What should an inclusive Singapore look like?
Aside from her Instagram page, Ms Fathima collaborates with organisations to push for inclusivity in Singapore. In December 2020, she partnered with Maybank Singapore’s #HeartofSg campaign to raise funds for the Muscular Dystrophy Association (Singapore), and Maybank matched each dollar donated.
“It’s empowering knowing that big organisations are willing to do better by encouraging youth to do good and support people with disabilities,” she says.
She hopes Singaporeans would join her in championing inclusiveness and hopes that everyone will be treated as equals.
“Don’t see a person with disabilities as someone that has to be better, but take (the) time and effort to educate yourselves and truly understand the situation.

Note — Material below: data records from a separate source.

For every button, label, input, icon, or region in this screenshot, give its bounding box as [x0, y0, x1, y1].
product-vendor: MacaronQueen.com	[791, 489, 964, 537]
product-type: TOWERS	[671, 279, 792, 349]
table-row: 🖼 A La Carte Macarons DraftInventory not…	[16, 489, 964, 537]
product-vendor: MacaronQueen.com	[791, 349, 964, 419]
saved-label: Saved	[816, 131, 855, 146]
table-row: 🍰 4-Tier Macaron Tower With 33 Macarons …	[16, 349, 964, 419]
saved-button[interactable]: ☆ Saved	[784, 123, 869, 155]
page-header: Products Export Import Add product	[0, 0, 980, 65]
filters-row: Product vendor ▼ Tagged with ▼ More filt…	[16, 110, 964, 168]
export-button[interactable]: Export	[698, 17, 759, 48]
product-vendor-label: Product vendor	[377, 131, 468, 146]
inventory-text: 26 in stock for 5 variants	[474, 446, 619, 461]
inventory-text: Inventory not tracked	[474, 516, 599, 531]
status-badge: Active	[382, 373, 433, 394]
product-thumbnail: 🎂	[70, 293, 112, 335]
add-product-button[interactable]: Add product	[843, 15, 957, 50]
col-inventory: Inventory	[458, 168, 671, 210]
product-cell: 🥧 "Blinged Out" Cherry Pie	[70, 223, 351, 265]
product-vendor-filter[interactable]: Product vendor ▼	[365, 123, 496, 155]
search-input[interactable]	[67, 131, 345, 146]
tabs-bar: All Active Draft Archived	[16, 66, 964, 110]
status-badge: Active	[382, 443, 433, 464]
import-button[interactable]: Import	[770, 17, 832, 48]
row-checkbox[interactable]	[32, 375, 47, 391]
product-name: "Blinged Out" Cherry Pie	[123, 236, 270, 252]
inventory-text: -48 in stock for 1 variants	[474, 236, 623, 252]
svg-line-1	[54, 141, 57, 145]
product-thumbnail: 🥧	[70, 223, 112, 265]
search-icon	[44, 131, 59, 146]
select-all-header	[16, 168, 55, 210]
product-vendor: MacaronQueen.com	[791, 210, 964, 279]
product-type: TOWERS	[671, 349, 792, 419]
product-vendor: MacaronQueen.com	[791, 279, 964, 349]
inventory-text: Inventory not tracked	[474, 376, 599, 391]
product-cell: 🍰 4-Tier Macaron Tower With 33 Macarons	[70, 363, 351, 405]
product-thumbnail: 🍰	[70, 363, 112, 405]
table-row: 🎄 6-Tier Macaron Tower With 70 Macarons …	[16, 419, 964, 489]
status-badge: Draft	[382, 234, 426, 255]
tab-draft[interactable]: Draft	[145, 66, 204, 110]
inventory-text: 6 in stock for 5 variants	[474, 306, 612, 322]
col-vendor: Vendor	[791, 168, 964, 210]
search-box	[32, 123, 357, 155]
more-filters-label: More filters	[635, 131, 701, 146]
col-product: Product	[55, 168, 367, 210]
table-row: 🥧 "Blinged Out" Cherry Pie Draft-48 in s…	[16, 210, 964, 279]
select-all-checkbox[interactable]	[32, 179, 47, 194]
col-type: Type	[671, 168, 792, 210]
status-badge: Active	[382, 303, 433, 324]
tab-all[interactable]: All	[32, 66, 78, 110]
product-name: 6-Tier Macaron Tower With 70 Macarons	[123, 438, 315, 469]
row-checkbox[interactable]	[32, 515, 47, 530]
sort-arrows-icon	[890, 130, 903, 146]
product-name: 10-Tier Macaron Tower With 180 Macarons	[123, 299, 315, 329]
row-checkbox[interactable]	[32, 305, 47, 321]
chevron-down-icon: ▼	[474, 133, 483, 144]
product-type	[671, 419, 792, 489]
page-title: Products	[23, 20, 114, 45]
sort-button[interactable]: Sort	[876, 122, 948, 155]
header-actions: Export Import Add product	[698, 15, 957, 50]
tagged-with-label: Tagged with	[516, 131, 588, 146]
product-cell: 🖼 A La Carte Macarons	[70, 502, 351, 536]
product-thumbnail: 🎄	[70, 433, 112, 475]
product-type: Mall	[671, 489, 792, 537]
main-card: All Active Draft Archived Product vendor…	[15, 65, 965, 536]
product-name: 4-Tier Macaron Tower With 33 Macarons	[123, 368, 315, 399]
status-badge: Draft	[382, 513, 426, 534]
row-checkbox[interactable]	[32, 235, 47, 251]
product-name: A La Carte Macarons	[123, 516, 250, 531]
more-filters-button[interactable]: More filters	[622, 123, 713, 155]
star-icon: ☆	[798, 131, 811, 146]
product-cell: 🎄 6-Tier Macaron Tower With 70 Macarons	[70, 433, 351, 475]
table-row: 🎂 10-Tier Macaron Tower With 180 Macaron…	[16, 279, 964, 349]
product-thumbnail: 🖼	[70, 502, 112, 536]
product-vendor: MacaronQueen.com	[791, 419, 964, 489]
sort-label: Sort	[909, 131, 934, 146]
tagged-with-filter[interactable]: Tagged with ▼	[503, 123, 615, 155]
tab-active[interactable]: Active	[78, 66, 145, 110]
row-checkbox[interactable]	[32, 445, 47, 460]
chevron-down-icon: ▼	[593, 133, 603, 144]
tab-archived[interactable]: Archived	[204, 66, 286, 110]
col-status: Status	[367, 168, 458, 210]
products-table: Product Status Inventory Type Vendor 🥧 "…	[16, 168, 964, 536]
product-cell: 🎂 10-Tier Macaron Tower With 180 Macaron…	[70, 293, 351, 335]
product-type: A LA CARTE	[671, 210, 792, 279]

We aren’t just inspirational stories or a way for others to feel better about themselves,” she says.
“Just treat us like how you would want to be treated.”
While Ms Fathima understands that strangers may want to help out of goodwill, she hopes that she would be asked first, recounting situations where strangers have grabbed her wheelchair and pushed her. These actions are not only sudden and shocking, but can also be disorienting and ignores her own will, she says.
“There’s a whole community like me out there that is genuinely trying hard every day to show society that we are much more than what happened to us,” Ms Fathima says.
“Know that we are capable, we are more than our disability. Our disability doesn’t define us.”